Emploi: Il faut un plan d’action!

Avant les élections, Verhofstadt avait promis, dans son inimitable style «optimiste», de créer 200.000 emplois pendant cette législature. Le maigre résultat de la Conférence sur l’Emploi – seulement 60.000 emplois et uniquement par une baisse générale des charges salariales et l’instauration de chèques-services – montre le petit jeu de poker menteur de Verhofstadt. Il n’a plus un seul atout en mains.

Stef Saliën

3.000 emplois vont passer à la trappe à Ford Genk. La fermeture à Genk de la ligne de production du modèle Ford Transit provoquera de solides pertes d’emplois chez les sous-traitants. Rien que dans les entreprises de transport et de nettoyage qui travaillent pour l’usine de Genk, cela représente plus de 1.100 emplois! En outre l’avenir proche du siège de Genk n’est pas du tout assuré. Il n’y a, pour l’instant, qu’une promesse de la direction d’assembler une nouvelle version de la Ford Mondeo, un modèle qui est déjà vieux de 15 ans. Il sera décidé le 15 novembre de l’installation d’une nouvelle plate-forme de production nécessaire à la production d’autres modèles. En 1992, il y avait encore à Ford Genk 13.864 travailleurs. La CSC estime que l’an dernier plus de 5.000 emplois ont disparu au Limbourg.

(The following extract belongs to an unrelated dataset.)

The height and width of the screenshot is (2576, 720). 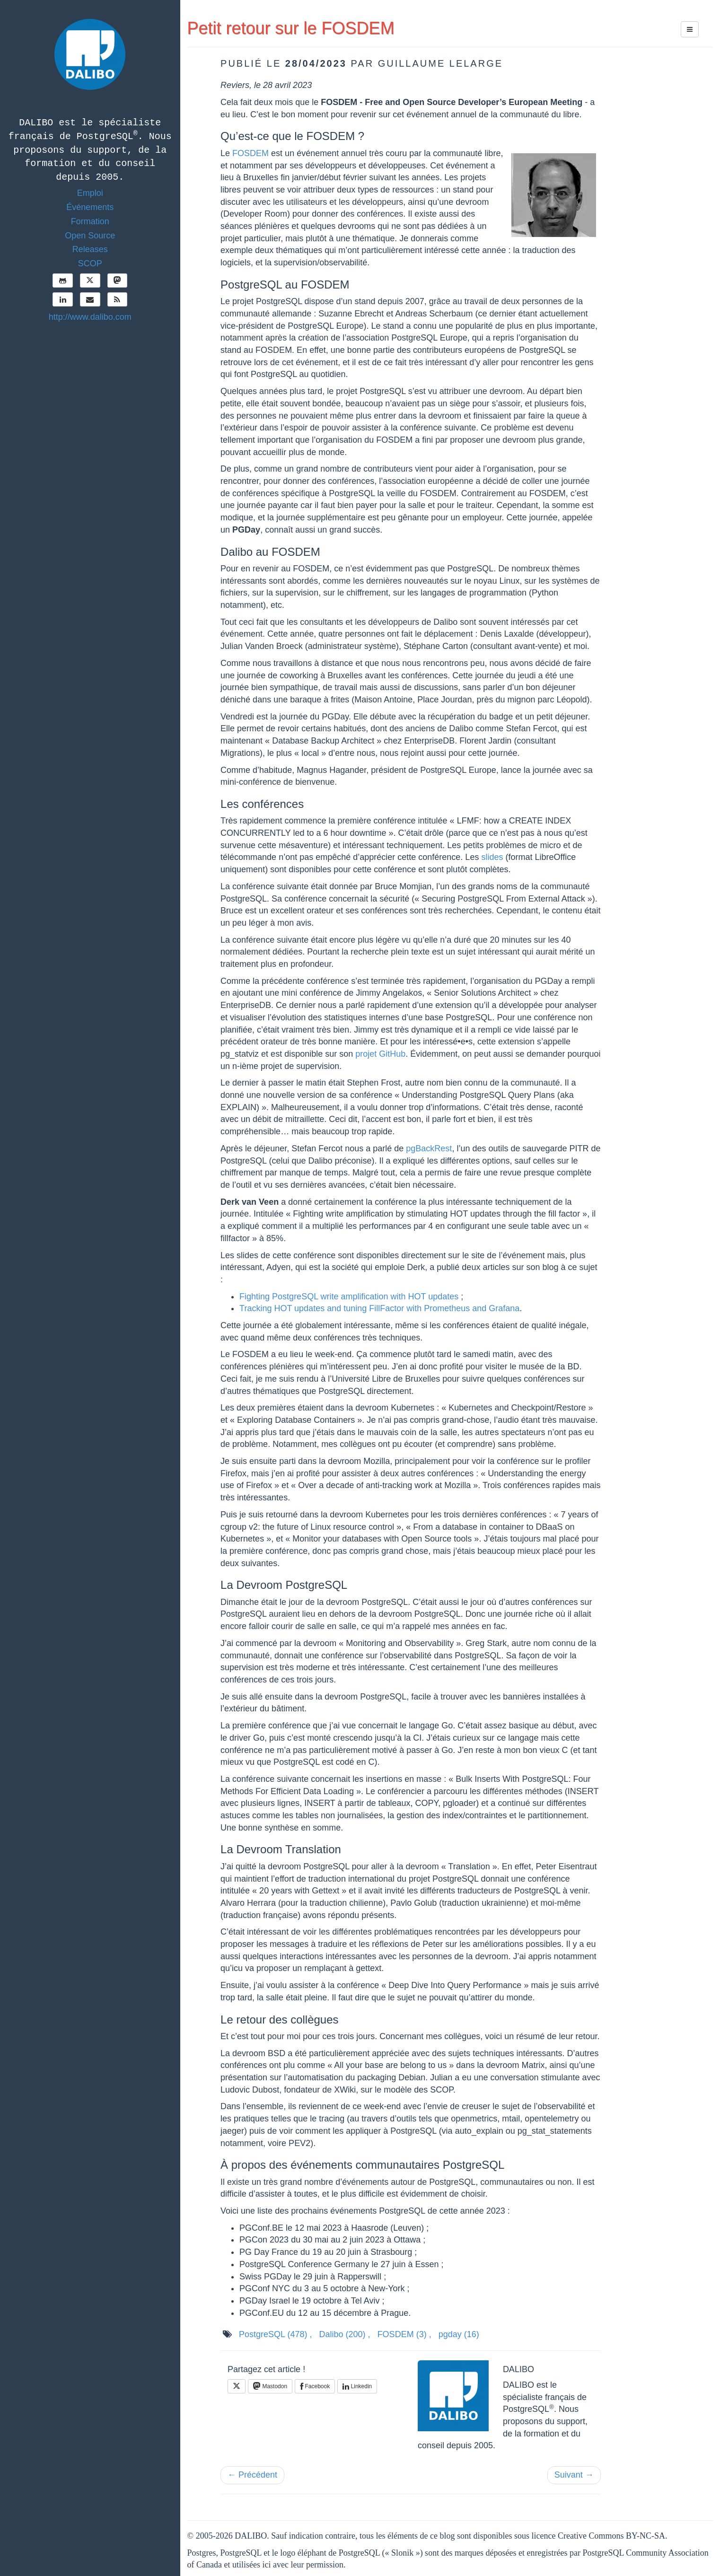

A la SNCB, Vinck, le patron des chemins de fer, veut supprimer 4.540 emplois fin 2005: cela concerne 1.098 travailleurs du service d’entretien de l’infrastructure des voies ferrées, 1.088 postes techniques du matériel roulant, 1.055 travailleurs aux guichets et dans les gares ainsi que 284 postes dans les divisions du logement et du nettoyage.

A la Poste, Thys veut diminuer l’effectif de 8.000 unités. L’instauration du système Géoroute fait que le système de tri rend superflu 80% du personnel dans les équipes de nuit. Par la suppression de la deuxième tournée, le nombre de facteurs de tournées va également fortement baisser. Belgacom fait son entrée en bourse en février 2004. La privatisation conduira également à une perte massive d’emplois.

La baisse des charges salariales décidée par le gouvernement n’est pas une solution pour la création d’emplois. La conséquence de la crise économique mondiale est la surcapacité de production qui pousse les capitalistes à réduire leur appareil de production et à fermer les usines. Les gouvernements en Europe ainsi que les directions syndicales ne font rien contre une telle situation.

Nous avons besoin d’une direction syndicale qui ne se contente pas de négocier des plans sociaux, mais qui organise la lutte pour défendre chaque emploi. C’est dans de tels moments que la solidarité se construit à l’intérieur d’un secteur, d’une région et au besoin nationalement. L’arme de la grève n’est pas faite pour reporter la pression à plus tard, mais pour construire un rapport de force pour gagner. En bref: il faut développer un plan d’action de mobilisation.

Une diminution radicale du temps de travail à 32 heures sans perte de salaire et avec embauche compensatoire est indispensable. Tout comme un arrêt du démantèlement des services publics. Les grandes entreprises qui menacent de licencier ou de fermer doivent être nationalisées. Le gouvernement britannique est mis sous pression par la population pour renationaliser l’exploitation du chemin de fer. Car les privatisations dans les années 90 ont été un désastre: baisse de la qualité du service, dégradation des conditions de travail, catastrophes ferroviaires.

Luttez avec le MAS pour dégager un solide courant combatif dans les syndicats, pour défendre nos droits et nos emplois!